At a lot of jobs, including those I've held in the past, if you're just not dialed in, you can dog it for a shift and maybe have nothing happen, or you can get into a heap of trouble with the boss if he or she is observant and sees that you aren't participating.

It's a little different now.  My boss(1) is the ownership group, and my boss(2) is the consumer public. So basically I answer to nobody, but I also answer to everybody, which means there's really nowhere to hide.

Moreover, the consequences could be immediate or could occur on a delayed blast, and it might not be obvious to me which has occurred.  If I slip up and upset a customer and they put an item down and leave without buying it, well, that's pretty obvious cause and effect.  It is rare for the consequences to be on such evident display, however.  More often when I've run low-octane, what I've done is slowed down the process of advancing infrastructure projects that multiply revenue, and therefore I have slowed the process of the compounding revenue from those vectors.  The process of getting all of a store's singles listed on TCGPlayer, for example, provides an almost logarithmic ROI.  Any time I slow down the process of fueling that engine, I lose both speed and acceleration.  An hour spent out-of-sorts on Wednesday the 11th might end up making a $50 revenue shortfall on Friday the 27th, or it might make a $500 revenue shortfall.  Both are within normal parameters.  For one hour of me being off-task.  It's the kind of thing that haunts you at night.  Fear is a motivator.

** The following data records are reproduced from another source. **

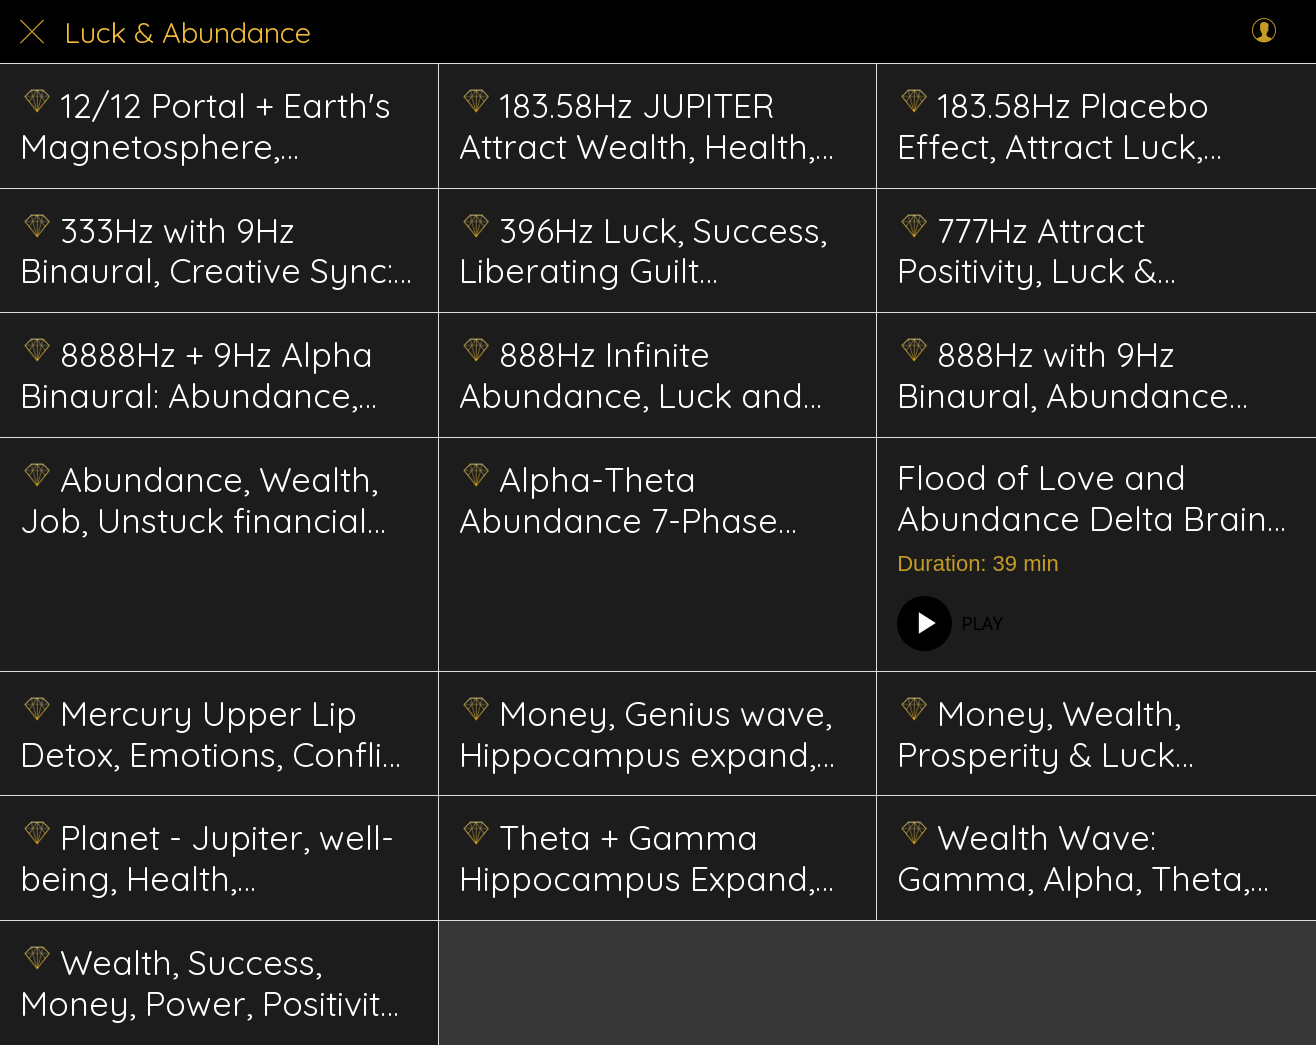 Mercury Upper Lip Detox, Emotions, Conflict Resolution (215, 734)
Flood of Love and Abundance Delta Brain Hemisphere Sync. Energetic (1082, 499)
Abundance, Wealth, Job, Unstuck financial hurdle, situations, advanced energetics (199, 500)
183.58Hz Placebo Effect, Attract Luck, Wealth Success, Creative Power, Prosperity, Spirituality (1095, 126)
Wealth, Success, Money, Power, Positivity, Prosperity (213, 983)
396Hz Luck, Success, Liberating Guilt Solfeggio (643, 251)
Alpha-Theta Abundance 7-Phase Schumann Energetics (631, 500)
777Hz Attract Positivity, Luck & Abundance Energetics (1075, 251)
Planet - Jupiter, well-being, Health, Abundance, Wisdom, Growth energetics (207, 858)
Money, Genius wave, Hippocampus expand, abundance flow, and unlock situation (645, 734)
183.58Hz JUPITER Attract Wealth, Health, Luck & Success (637, 126)
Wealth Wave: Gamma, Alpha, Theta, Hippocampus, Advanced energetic (1073, 858)
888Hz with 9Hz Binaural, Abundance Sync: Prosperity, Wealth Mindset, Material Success (1088, 375)
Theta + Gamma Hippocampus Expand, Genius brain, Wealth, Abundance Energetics (637, 858)
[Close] (32, 32)
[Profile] (1264, 32)
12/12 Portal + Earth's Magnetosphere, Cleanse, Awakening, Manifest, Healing (205, 126)
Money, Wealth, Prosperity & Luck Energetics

The good news when you run your own business is this: It works both ways.  Going the extra yard and working it harder and cleaner can erase a multitude of sins and make up lost ground.

There are more days when I am running sharp than running dull, so in the aggregate I offset to the positive, I am fairly certain.  The ongoing challenge is digging out of a sub-par session.

One very simple answer is to work more.  It's not a universal sovereign but it works more often than it doesn't.  Within the limits of avoiding physical burnout, pulling an evening shift or going in earlier in a morning can provide an opportunity to focus well in the quiet of the hour.  I am rarely upset to have "gone in for a little longer" on any given day... it's true that I gave up a chance to log an hour or two in the catharsis of Ori, but I always end up creating value within the business and that makes me happier.

When I'm having focus issues due to digestive or blood sugar or protein problems, an unfortunate reality for post-bariatrics like me, I like to revert to tasks I know will generate income, but are solved processes, no judgment required.  Lately this has been parsing through the loose video games and creating proxy cases for them so they can be shopped more effectively.  Sometimes it's as simple as sorting cards.  That task is the great equalizer and nobody in the organization should consider it beneath them to do it.

What not to do when trying to banish the drag-a-lags is buying.  Buying is where my money is made or lost, and the judgment in setting pre-orders and other procurement is so absolutely vital to the health of the enterprise that I dare not engage in it when I am not cold and crisp.  Secondarily, any other judgment-heavy activity such as personnel reviews or tax planning is right out.

The stakes are high, and I'm manipulating live wires, which means I can make high-voltage moves, but also get shocked hard.  Would I trade this for a nice secure desk where I no longer controlled my own destiny?  Well, it would have to be a hell of a paycheck.  So until we're speaking in those kind of figures, I'm going to stick with the capitalism plan.